According to TSN's Aaron Ward, the players' union is exploring another legal option in their labor battle with the NHL.
NHLPA Executive Board voted last night,to give players a vote to AUTHORIZE Exec Board to chose to proceed on Disclaimer of Interest #TSN— Aaron Ward (@aaronward_nhl) December 14, 2012
The league quickly responded on Friday (via NHL press release):
Today, in response to information indicating that NHL Players have or will be asked to vote to authorize the National Hockey League Players' Association's Executive Board to proceed to "disclaim interest" in continuing to represent the Players in collective bargaining, the National Hockey League filed a Class Action Complaint in Federal Court in New York seeking a Declaration confirming the ongoing legality of the lockout.
Simultaneously with the filing of its Complaint, the NHL also filed an Unfair Labor Practice Charge with the National Labor Relations Board alleging that by threatening to "disclaim interest," the NHLPA has engaged in an unlawful subversion of the collective bargaining process and conduct that constitutes bad faith bargaining under the National Labor Relations Act.
The NHLPA then reacted to the league's decision:
The NHLPA has just received a copy of the National Labor Relations Board charge and has not yet been served with the lawsuit.

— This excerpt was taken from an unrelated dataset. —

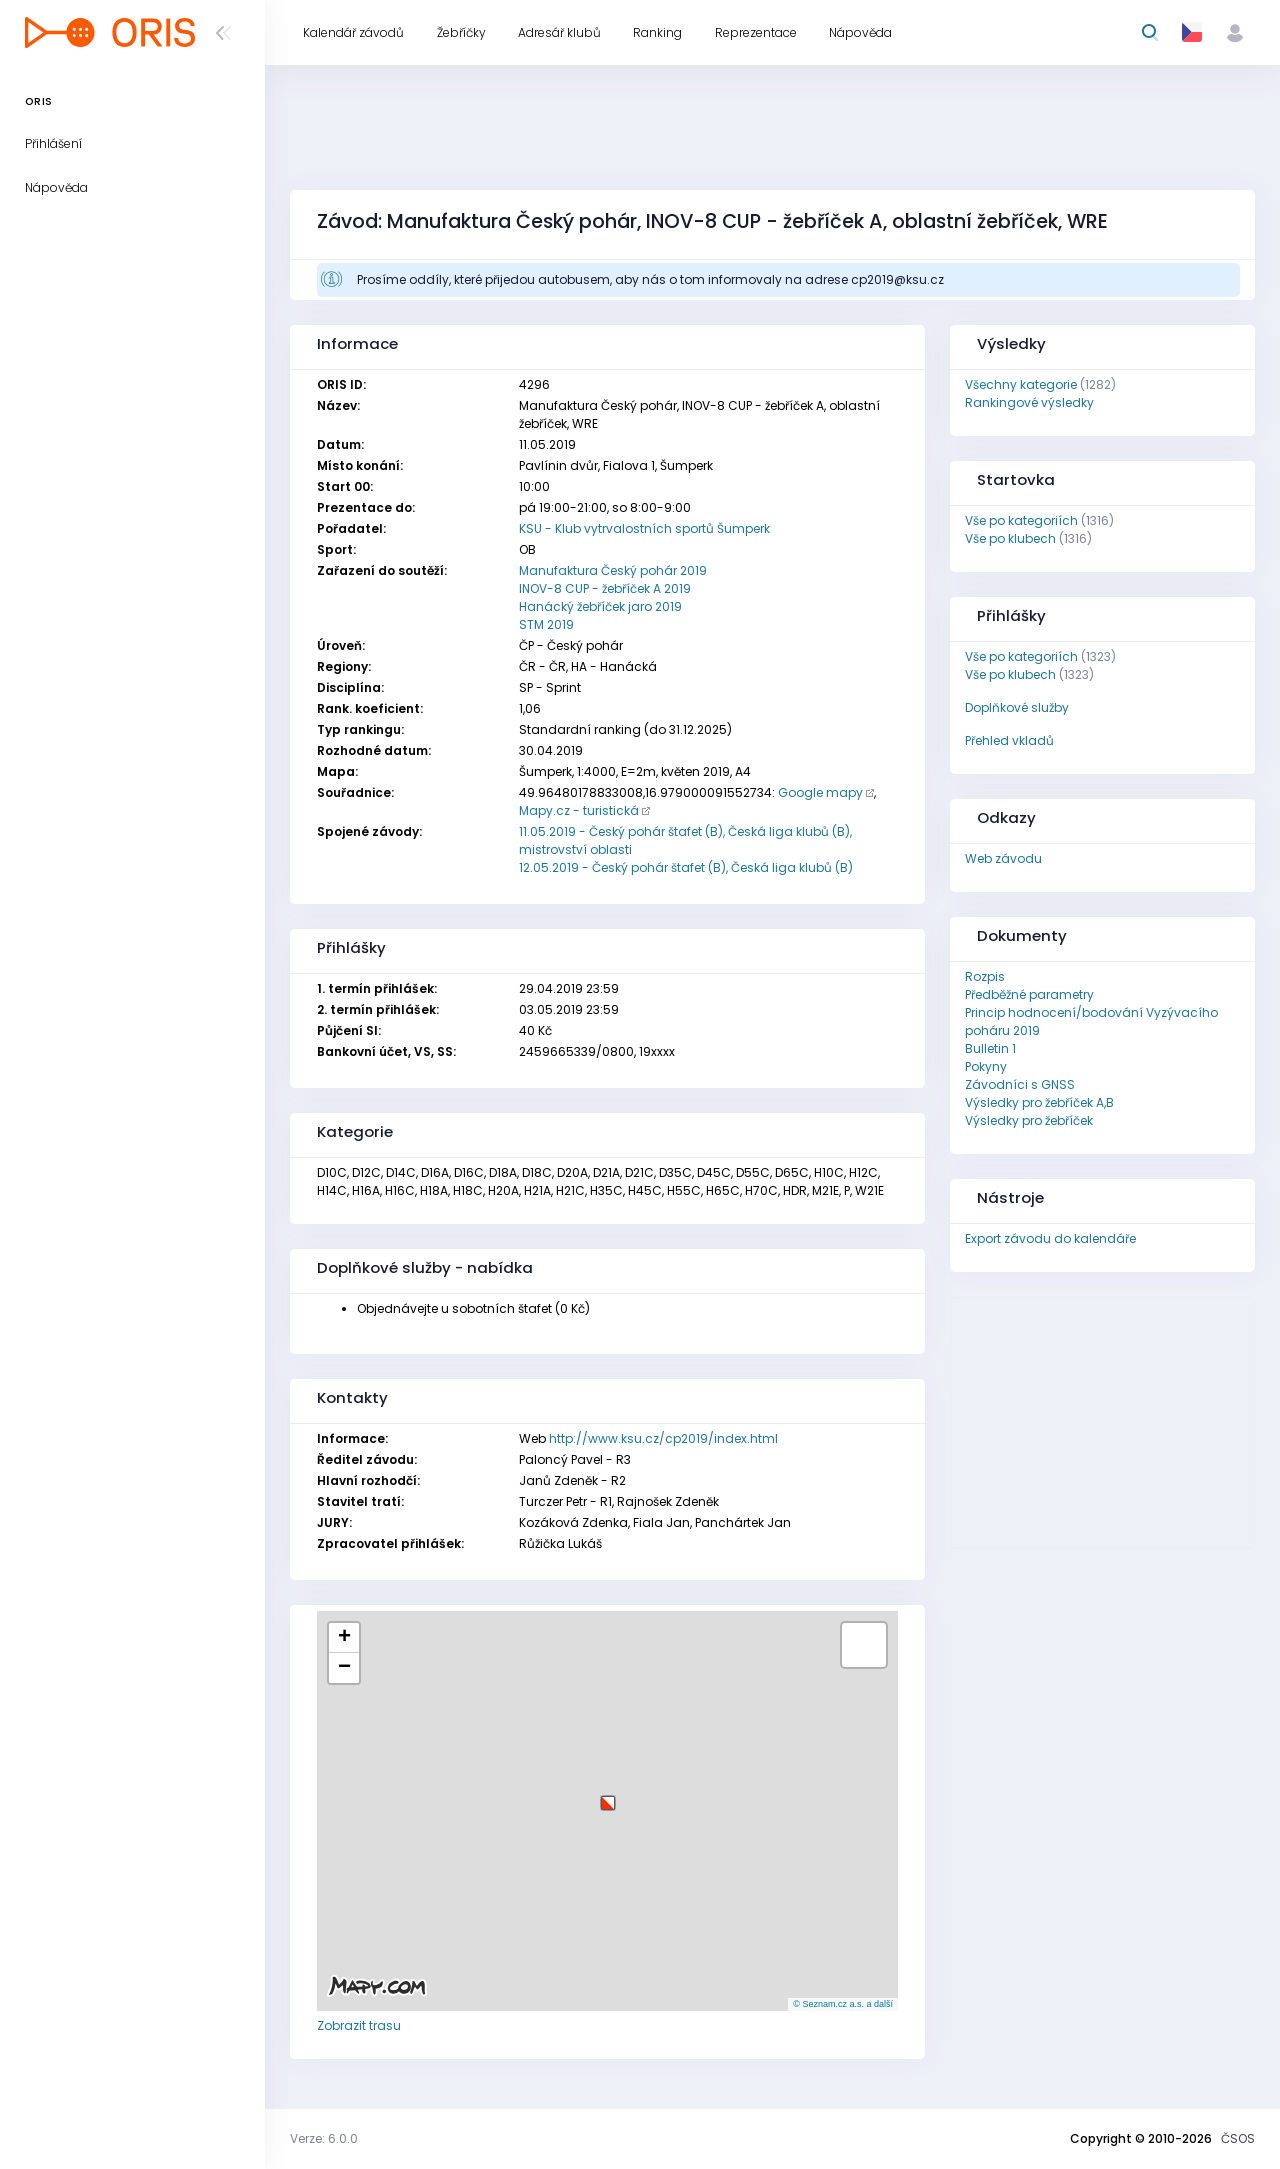  I want to click on Zobrazit trasu, so click(359, 2025).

However, based on what we’ve learned so far, the NHL appears to be arguing that Players should be stopped from even considering their right to decide whether or not to be represented by a union. We believe that their position is completely without merit.

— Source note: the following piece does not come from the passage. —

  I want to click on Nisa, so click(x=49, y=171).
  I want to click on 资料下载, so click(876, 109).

Can we really expect the two sides to go down this legal path all the way through? No, because the consequences are too severe for both sides.
Would you want another lost season if it resulted in 15-20 years of labor peace?
Anything can happen in the courts, and it's possible that the owners could end up losing a lot of money in the courts, as well as the salary cap, and it's also possible for the players to lose even more than they already have.
If the system is blown up, it's hard to imagine a few teams being able to survive. According to Forbes.com, 13 teams weren't able to make money last season, including nine teams that lost $9 million or more.
The players understand they have already lost this lockout, which was expected. They have agreed to a smaller share of hockey-related revenue (HRR), they have given up contracting rights by proposing eight-year term limits and they could lose on CBA term, too.
The end-game for the players is to frustrate the owners and scare them because it's too easy for the league to lockout the players when a CBA expires.
For the players to prevent the owners from being quick to lock them out down the road, the union has to make this process as frustrating and difficult as possible.
If the union doesn't show a high level of resolve now, they will continue to lose labor negotiations well into the future, and lockouts will become an regular part of the NHL every decade.
Hopefully both sides are not foolish enough to wipe out an entire season and pursue lengthy legal battles over easily negotiable issues such as player contracting rights. Hockey fans will hope that these legal decisions force both sides to stop the nonsense and negotiate a deal.
When the NBPA began to take legal action during last year's NBA lockout, a deal was reached in the near future because both the owners and players made compromises and softened their stance on some issues.
Will we see a similar willingness to negotiate between the NHL and NHLPA as the legal actions commence?
For both the owners and players' long-term success, neither side should go much further with legal actions and get back to the bargaining table so they can reach a deal.